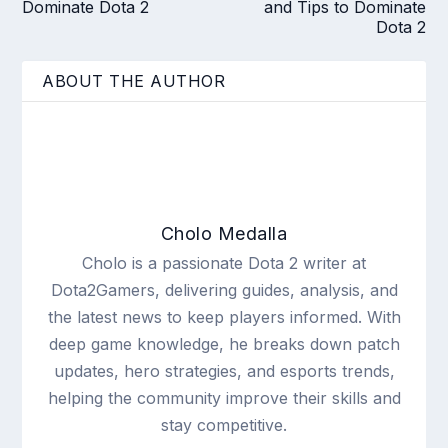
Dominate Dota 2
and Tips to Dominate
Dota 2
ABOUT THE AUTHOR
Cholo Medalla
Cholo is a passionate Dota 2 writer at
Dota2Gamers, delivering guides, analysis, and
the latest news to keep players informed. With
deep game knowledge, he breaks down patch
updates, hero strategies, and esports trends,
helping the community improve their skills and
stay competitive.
· · · · · · ·
== Aim of the exercise ==
After removing each picture, print the entries above exactly as they were.

== Output for this exercise ==
Dominate Dota 2
and Tips to Dominate
Dota 2
ABOUT THE AUTHOR
Cholo Medalla
Cholo is a passionate Dota 2 writer at
Dota2Gamers, delivering guides, analysis, and
the latest news to keep players informed. With
deep game knowledge, he breaks down patch
updates, hero strategies, and esports trends,
helping the community improve their skills and
stay competitive.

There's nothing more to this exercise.